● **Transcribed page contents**
+++++
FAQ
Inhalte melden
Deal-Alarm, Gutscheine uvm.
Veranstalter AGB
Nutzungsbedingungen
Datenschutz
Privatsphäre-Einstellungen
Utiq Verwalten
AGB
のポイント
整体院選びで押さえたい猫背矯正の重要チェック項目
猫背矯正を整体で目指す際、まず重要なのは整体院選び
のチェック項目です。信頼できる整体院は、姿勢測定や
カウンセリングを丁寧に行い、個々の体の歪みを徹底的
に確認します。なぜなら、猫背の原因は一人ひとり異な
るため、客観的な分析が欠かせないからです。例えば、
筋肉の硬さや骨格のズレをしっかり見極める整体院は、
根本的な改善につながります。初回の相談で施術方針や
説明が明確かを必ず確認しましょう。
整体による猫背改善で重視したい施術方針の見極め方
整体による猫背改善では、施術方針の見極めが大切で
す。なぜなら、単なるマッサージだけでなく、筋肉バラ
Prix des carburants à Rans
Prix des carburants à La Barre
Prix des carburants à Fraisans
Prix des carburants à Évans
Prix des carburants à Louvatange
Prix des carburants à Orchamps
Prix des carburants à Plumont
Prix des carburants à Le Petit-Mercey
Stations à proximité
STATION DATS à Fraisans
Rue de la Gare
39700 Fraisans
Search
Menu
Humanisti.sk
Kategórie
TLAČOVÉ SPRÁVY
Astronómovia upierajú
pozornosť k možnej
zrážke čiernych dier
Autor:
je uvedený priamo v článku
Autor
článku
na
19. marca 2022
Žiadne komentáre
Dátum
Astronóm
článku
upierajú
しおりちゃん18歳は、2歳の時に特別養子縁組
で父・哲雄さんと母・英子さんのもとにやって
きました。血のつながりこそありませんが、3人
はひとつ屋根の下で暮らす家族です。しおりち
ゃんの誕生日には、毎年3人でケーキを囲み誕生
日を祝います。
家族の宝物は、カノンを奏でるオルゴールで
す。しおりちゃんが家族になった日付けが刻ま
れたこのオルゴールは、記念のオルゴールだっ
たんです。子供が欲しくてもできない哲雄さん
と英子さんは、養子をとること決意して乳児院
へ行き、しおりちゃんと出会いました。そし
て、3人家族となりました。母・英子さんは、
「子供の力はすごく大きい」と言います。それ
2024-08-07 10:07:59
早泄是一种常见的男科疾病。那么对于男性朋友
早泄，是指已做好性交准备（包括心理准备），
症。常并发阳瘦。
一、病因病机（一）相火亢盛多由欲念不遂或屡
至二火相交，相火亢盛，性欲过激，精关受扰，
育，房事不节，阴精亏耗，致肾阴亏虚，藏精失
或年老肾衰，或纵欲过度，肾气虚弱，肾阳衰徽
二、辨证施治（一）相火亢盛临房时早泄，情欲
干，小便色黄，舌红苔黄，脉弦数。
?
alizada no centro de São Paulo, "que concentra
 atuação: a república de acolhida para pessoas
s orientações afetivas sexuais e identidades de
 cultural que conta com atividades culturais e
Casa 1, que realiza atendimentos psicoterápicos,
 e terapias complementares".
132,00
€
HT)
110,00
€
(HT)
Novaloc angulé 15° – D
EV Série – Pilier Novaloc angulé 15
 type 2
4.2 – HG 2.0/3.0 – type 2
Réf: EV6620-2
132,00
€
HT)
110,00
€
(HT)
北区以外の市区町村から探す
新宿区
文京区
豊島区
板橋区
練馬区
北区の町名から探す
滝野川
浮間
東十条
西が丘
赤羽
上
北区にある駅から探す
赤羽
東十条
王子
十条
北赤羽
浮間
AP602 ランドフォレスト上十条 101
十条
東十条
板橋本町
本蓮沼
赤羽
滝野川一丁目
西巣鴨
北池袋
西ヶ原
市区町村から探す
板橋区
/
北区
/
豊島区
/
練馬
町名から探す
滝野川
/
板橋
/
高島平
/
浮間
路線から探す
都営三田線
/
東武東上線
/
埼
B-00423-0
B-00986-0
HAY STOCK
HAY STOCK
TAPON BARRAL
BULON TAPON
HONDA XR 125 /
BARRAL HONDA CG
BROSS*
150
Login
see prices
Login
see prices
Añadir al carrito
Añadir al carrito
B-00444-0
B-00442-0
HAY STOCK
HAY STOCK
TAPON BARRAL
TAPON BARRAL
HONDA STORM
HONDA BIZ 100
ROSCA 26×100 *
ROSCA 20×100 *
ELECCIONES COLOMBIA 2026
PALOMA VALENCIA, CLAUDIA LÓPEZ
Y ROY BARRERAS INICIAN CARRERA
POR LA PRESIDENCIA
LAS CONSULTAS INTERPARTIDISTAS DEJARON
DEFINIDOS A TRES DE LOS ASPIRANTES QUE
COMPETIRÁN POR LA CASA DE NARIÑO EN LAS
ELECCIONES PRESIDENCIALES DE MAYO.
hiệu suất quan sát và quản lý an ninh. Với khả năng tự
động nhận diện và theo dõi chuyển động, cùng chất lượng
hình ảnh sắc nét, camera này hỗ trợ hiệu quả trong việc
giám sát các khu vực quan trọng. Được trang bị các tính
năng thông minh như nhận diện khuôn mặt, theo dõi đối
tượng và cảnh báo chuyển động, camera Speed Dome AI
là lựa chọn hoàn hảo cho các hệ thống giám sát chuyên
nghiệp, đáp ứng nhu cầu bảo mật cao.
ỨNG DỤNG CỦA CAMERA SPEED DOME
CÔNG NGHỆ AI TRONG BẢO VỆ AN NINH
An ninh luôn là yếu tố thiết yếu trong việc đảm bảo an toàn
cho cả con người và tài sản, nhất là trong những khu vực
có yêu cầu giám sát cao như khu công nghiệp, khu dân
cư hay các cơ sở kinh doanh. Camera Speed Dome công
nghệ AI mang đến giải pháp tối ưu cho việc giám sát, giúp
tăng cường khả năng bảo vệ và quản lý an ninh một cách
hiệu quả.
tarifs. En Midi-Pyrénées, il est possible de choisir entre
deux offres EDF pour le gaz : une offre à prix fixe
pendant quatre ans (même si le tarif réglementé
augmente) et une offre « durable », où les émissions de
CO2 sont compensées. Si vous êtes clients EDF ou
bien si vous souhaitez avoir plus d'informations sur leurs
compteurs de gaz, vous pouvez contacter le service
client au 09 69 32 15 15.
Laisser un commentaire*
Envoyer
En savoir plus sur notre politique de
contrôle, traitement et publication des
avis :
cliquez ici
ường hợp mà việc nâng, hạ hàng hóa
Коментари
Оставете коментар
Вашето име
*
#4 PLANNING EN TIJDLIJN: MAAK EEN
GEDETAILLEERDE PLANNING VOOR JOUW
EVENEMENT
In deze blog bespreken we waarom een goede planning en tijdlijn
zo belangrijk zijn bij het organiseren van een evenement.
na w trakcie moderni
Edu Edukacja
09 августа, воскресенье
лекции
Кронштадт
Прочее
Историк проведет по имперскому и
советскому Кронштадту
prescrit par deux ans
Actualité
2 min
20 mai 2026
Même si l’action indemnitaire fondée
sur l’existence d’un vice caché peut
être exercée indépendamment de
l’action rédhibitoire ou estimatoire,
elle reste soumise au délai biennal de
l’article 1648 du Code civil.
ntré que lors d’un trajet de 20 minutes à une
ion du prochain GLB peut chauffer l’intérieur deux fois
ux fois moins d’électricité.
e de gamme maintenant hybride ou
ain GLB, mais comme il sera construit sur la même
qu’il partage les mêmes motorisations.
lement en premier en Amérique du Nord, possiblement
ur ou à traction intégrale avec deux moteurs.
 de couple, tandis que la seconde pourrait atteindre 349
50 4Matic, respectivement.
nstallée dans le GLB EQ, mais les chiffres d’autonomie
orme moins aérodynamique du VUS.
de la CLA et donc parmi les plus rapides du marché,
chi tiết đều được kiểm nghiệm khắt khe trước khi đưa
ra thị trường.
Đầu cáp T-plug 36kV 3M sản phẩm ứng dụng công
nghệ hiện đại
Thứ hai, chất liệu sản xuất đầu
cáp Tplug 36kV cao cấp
+++++
● **Exercise directions**
The line containing "chi tiết đều" and every line after it, through the end of the records, should be repeated exactly and alone.

● **Answer to the exercise**
chi tiết đều được kiểm nghiệm khắt khe trước khi đưa
ra thị trường.
Đầu cáp T-plug 36kV 3M sản phẩm ứng dụng công
nghệ hiện đại
Thứ hai, chất liệu sản xuất đầu
cáp Tplug 36kV cao cấp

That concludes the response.